Plus the Vertexes have 64MB onboard ram/cache too, which is supposed to help alongside the new controller, I might snag a couple of these in the future. Pricing isn't there for me just yet, I just snagged a wd6400aaks for 50 shipped for a raid0 I'm preparing. No it won't even be as fast as a single vertex, but it'll be faster than what I have and I'll have tons of space. Eventually I'll make the jump, Fits you almost had me convinced to go for SSD the other night, but I just can't justify it yet. Nice results though! Can't wait to see 2 and 3 raid results!


----------



## Fitseries3 (Mar 28, 2009)

tigger said:


> Are they slc or mlc fits?



believe it or not, 

there isnt much of a speed difference between the 2.
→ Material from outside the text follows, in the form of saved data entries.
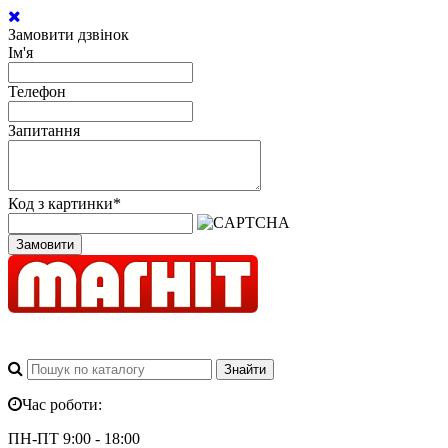
Замовити дзвінок
Ім'я
Телефон
Запитання
Код з картинки
*
Замовити
Час роботи:
ПН-ПТ 9:00 - 18:00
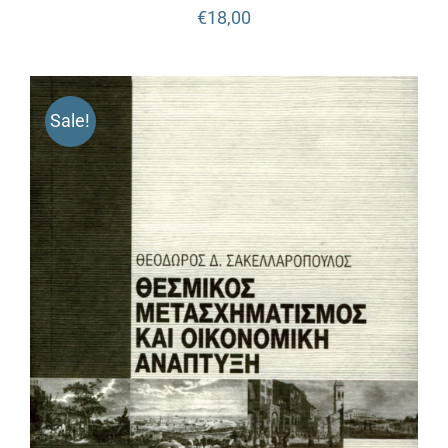
€
18,00
Sale!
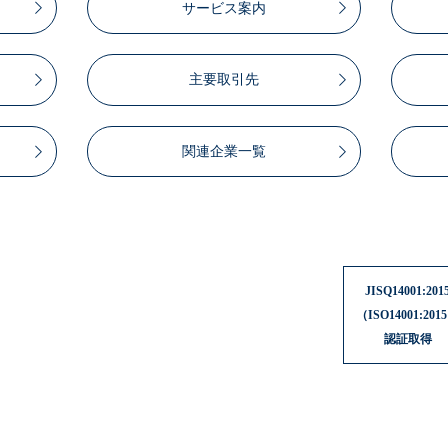
サービス案内
主要取引先
関連企業一覧
JISQ14001:201
（ISO14001:201
認証取得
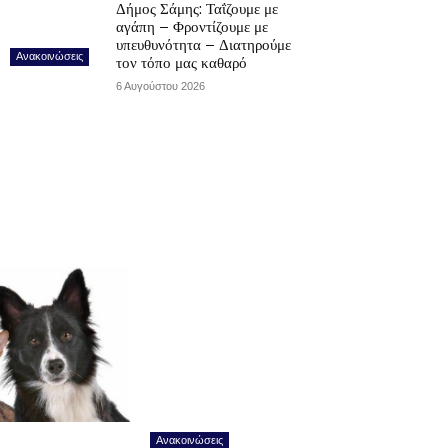
Δήμος Σάμης: Ταΐζουμε με
αγάπη – Φροντίζουμε με
υπευθυνότητα – Διατηρούμε
Ανακοινώσεις
τον τόπο μας καθαρό
6 Αυγούστου 2026
Ανακοινώσεις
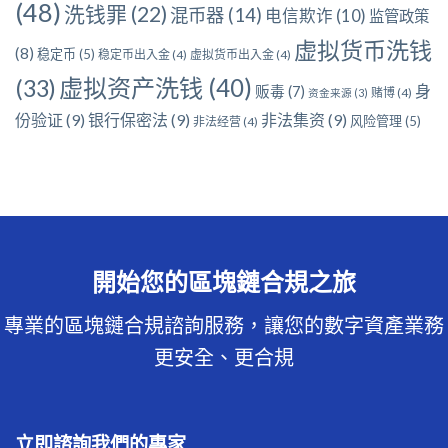
(48)
洗钱罪
(22)
混币器
(14)
电信欺诈
(10)
监管政策
虚拟货币洗钱
(8)
稳定币
(5)
稳定币出入金
(4)
虚拟货币出入金
(4)
虚拟资产洗钱
(40)
(33)
身
贩毒
(7)
赌博
(4)
资金来源
(3)
份验证
(9)
银行保密法
(9)
非法集资
(9)
风险管理
(5)
非法经营
(4)
開始您的區塊鏈合規之旅
專業的區塊鏈合規諮詢服務，讓您的數字資產業務
更安全、更合規
立即諮詢我們的專家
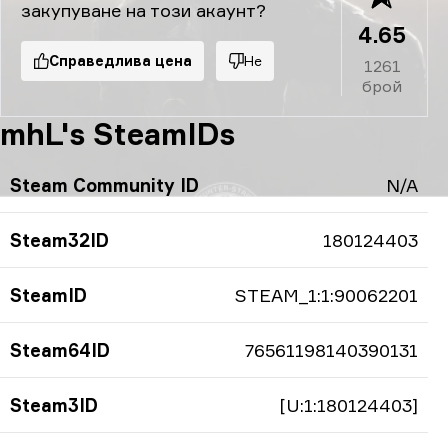
закупуване на този акаунт?
4.65
Справедлива цена
Не
1261
брой
mhL's SteamIDs
Steam Community ID
N/A
Steam32ID
180124403
SteamID
STEAM_1:1:90062201
Steam64ID
76561198140390131
Steam3ID
[U:1:180124403]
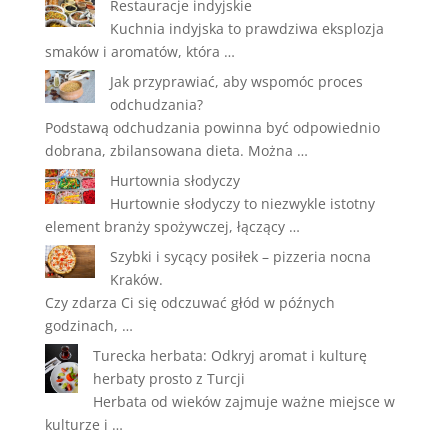
Restauracje indyjskie
Kuchnia indyjska to prawdziwa eksplozja
smaków i aromatów, która …
Jak przyprawiać, aby wspomóc proces
odchudzania?
Podstawą odchudzania powinna być odpowiednio
dobrana, zbilansowana dieta. Można …
Hurtownia słodyczy
Hurtownie słodyczy to niezwykle istotny
element branży spożywczej, łączący …
Szybki i sycący posiłek – pizzeria nocna
Kraków.
Czy zdarza Ci się odczuwać głód w późnych
godzinach, …
Turecka herbata: Odkryj aromat i kulturę
herbaty prosto z Turcji
Herbata od wieków zajmuje ważne miejsce w
kulturze i …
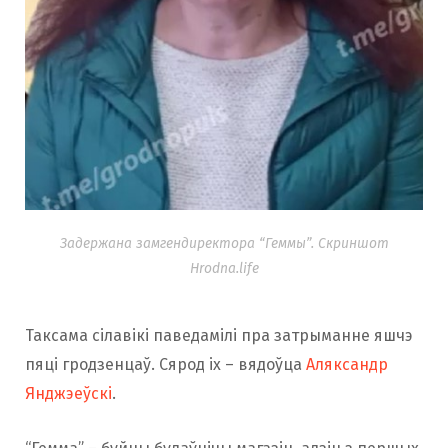
Задержана замгендиректора “Геммы”. Скриншот
Hrodna.life
Таксама сілавікі паведамілі пра затрыманне яшчэ
пяці гродзенцаў. Сярод іх – вядоўца
Аляксандр
Янджэеўскі
.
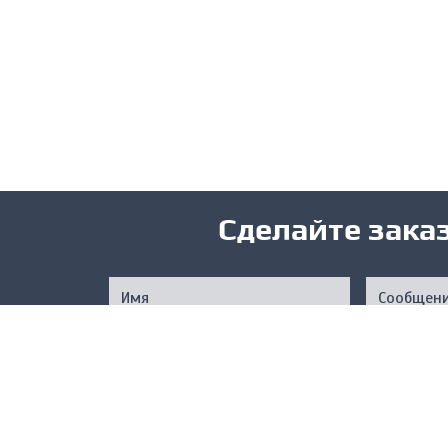
Сделайте зака
Нажимая на кнопку, вы подтверждаете свое совер
соответствии с
Услов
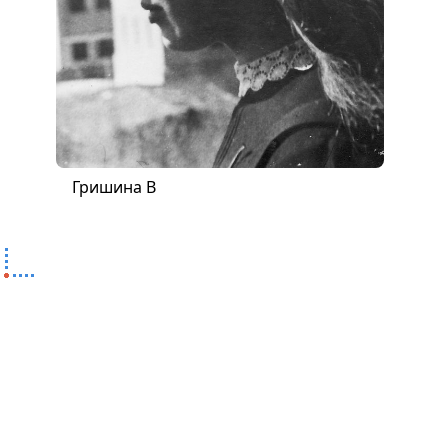
Гришина В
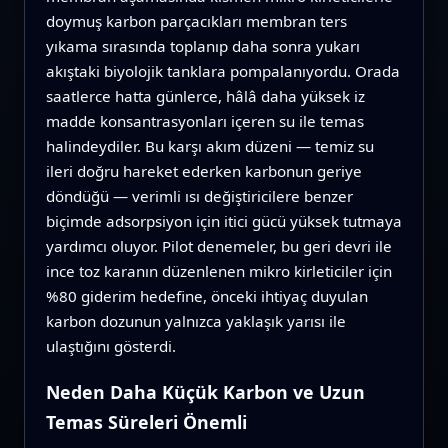
doymuş karbon parçacıkları membran ters
yıkama sırasında toplanıp daha sonra yukarı
akıştaki biyolojik tanklara pompalanıyordu. Orada
saatlerce hatta günlerce, hâlâ daha yüksek iz
madde konsantrasyonları içeren su ile temas
halindeydiler. Bu karşı akım düzeni — temiz su
ileri doğru hareket ederken karbonun geriye
döndüğü — verimli ısı değiştiricilere benzer
biçimde adsorpsiyon için itici gücü yüksek tutmaya
yardımcı oluyor. Pilot denemeler, bu geri devri ile
ince toz karanın düzenlenen mikro kirleticiler için
%80 giderim hedefine, önceki ihtiyaç duyulan
karbon dozunun yalnızca yaklaşık yarısı ile
ulaştığını gösterdi.
Neden Daha Küçük Karbon ve Uzun
Temas Süreleri Önemli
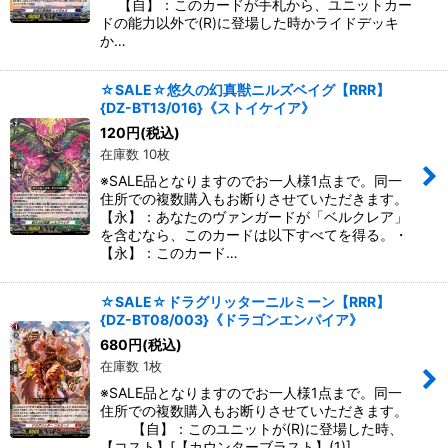
【自】：このカードが手札から、ユニットカー
ドの能力以外で(R)に登場した時かライドデッキ
か…
☆SALE☆悠久の幻真獣ニルズベイグ【RRR】
{DZ-BT13/016}《ストイケイア》
120
円
(税込)
在庫数 10枚
※SALE品となりますのでお一人様1点まで。同一
住所での複数購入もお断りさせていただきます。
【永】：あなたのヴァンガードが「ベルクレア」
を含むなら、このカードは以下すべてを得る。・
【永】：このカード…
☆SALE☆ドラグリッターニルミーン【RRR】
{DZ-BT08/003}《ドラゴンエンパイア》
680
円
(税込)
在庫数 1枚
※SALE品となりますのでお一人様1点まで。同一
住所での複数購入もお断りさせていただきます。
【自】：このユニットが(R)に登場した時、
【コスト】[【カウンターブラスト】(1)]…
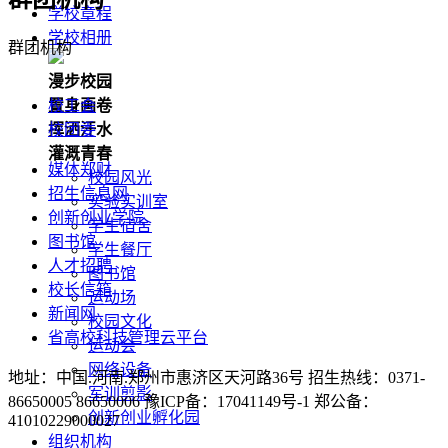
学校章程
学校相册
群团机构
漫步校园
校工会
置身画卷
校团委
挥洒汗水
灌溉青春
媒体郑财
校园风光
招生信息网
实验实训室
创新创业学院
学生宿舍
图书馆
学生餐厅
人才招聘
图书馆
校长信箱
运动场
新闻网
校园文化
省高校科技管理云平台
运动会
网络设备
地址：中国.河南.郑州市惠济区天河路36号 招生热线：0371-
军训剪影
86650005 86650006 豫ICP备：17041149号-1 郑公备：
创新创业孵化园
41010229000027
组织机构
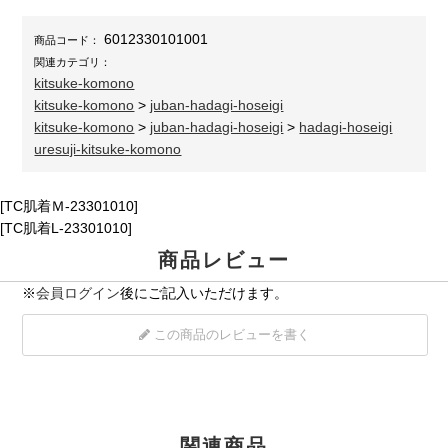
6012330101001
商品コード：
関連カテゴリ：
kitsuke-komono
kitsuke-komono
>
juban-hadagi-hoseigi
kitsuke-komono
>
juban-hadagi-hoseigi
>
hadagi-hoseigi
uresuji-kitsuke-komono
[TC肌着Ｍ-23301010]
[TC肌着L-23301010]
商品レビュー
※
会員ログイン
後にご記入いただけます。
この商品のレビューを書く
関連商品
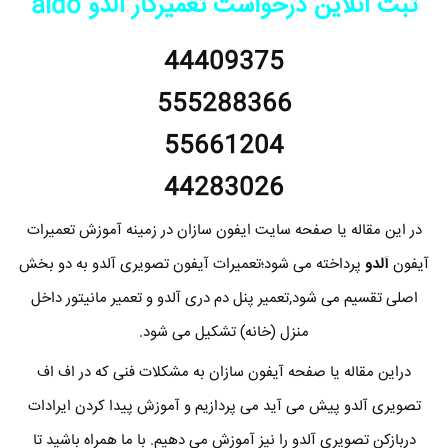
ثبت آنلاین درخواست تعمیرکار آلدو aldo
44409375
555288366
55661204
44283026
در این مقاله یا صفحه سایت ایفون سازان در زمینه آموزش تعمیرات
آیفون
آلدو
پرداخته می شود؛تعمیرات آیفون تصویری آلدو به دو بخش
اصلی تقسیم می شود,تعمیر پنل دم دری آلدو و تعمیر مانیتور داخل
منزل (خانه) تشکیل می شود.
دراین مقاله یا صفحه آیفون سازان به مشکلات فنی که در اف اف
تصویری آلدو پیش می آید می پردازیم و آموزش پیدا کردن ایرادات
دربازکن تصویری آلدو را نیز آموزش می دهیم. با ما همراه باشید تا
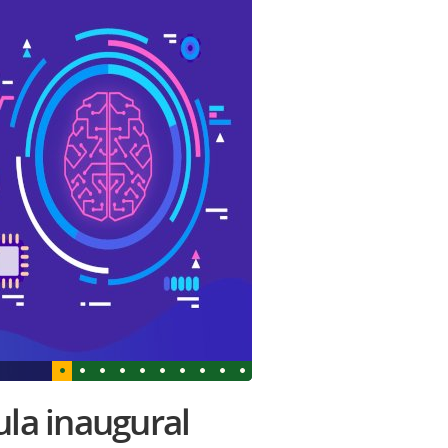
ula inaugural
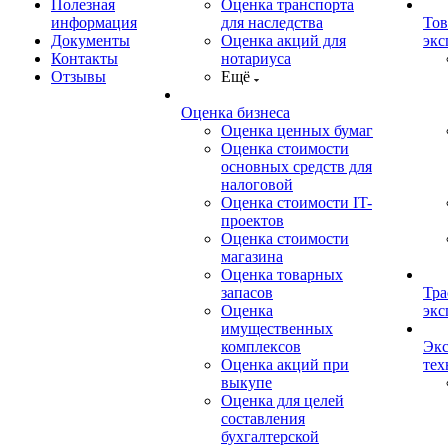
Полезная
Оценка транспорта
информация
для наследства
Тов
Документы
Оценка акций для
экс
Контакты
нотариуса
Отзывы
Ещё
Оценка бизнеса
Оценка ценных бумаг
Оценка стоимости
основных средств для
налоговой
Оценка стоимости IT-
проектов
Оценка стоимости
магазина
Оценка товарных
запасов
Тра
Оценка
экс
имущественных
комплексов
Экс
Оценка акций при
тех
выкупе
Оценка для целей
составления
бухгалтерской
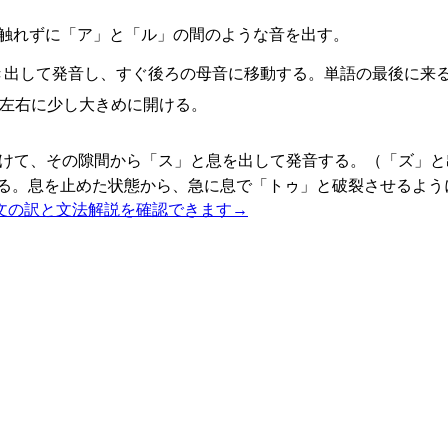
も触れずに「ア」と「ル」の間のような音を出す。
き出して発音し、すぐ後ろの母音に移動する。単語の最後に来
を左右に少し大きめに開ける。
づけて、その隙間から「ス」と息を出して発音する。（「ズ」と
ける。息を止めた状態から、急に息で「トゥ」と破裂させるよう
文の訳と文法解説を確認できます
→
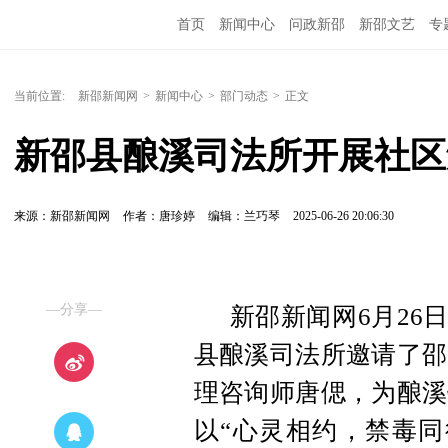
首页
新闻中心
问政新邵
新邵文艺
专
当前位置:
新邵新闻网
>
新闻中心
>
部门动态
>
正文
新邵县酿溪司法所开展社区
来源：新邵新闻网
作者：唐珍婷
编辑：兰巧琴
2025-06-26 20:06:30
—分享—
新邵新闻网6月26
县酿溪司法所邀请了邵
理咨询师唐偲，为酿溪
以“心灵相约，禁毒同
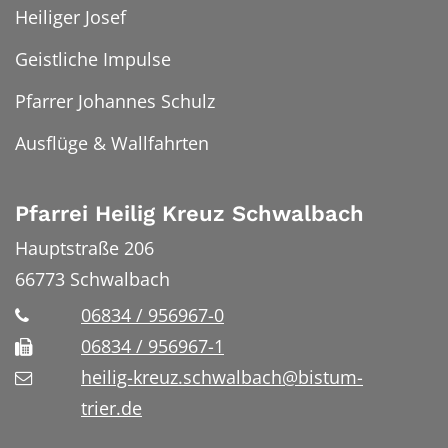
Heiliger Josef
Geistliche Impulse
Pfarrer Johannes Schulz
Ausflüge & Wallfahrten
Pfarrei Heilig Kreuz Schwalbach
Hauptstraße 206
66773
Schwalbach
06834 / 956967-0
06834 / 956967-1
heilig-kreuz.schwalbach@bistum-
trier.de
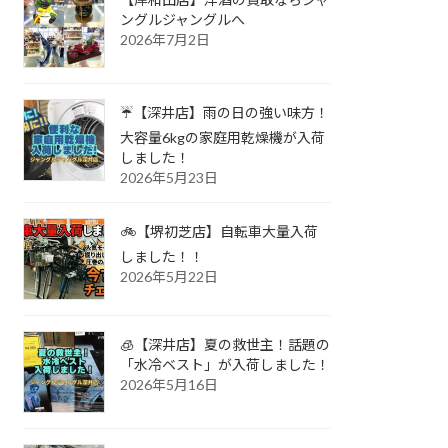
ングルジャングルへ
2026年7月2日
☔【深井店】雨の日の強い味方！
大容量6kgの家庭用乾燥機が入荷
しました！
2026年5月23日
🚲【堺初芝店】自転車大量入荷
しました！！
2026年5月22日
🧊【深井店】夏の救世主！話題の
「水冷ベスト」が入荷しました！
2026年5月16日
what causes the problems you've heard about is the controller that has to control the drives NAND flash memory. the older ssds were all MLC and used jmicron controllers that were poorly designed.

the newer drives are a mix of SLC and MLC that both perform  on the same level with a good controller.

here's a shocker if you think SLC is better...

intel x25-m's use MLC and have the fastest reads of any standard ssd available. 

the ocz vertex drives are MLC and have 64mb cache as kursah stated. there is no stuttering at all.


----------



## Cold Storm (Mar 28, 2009)

Well, fits, I think you've sold me! I might grab two of these and do my first raid! 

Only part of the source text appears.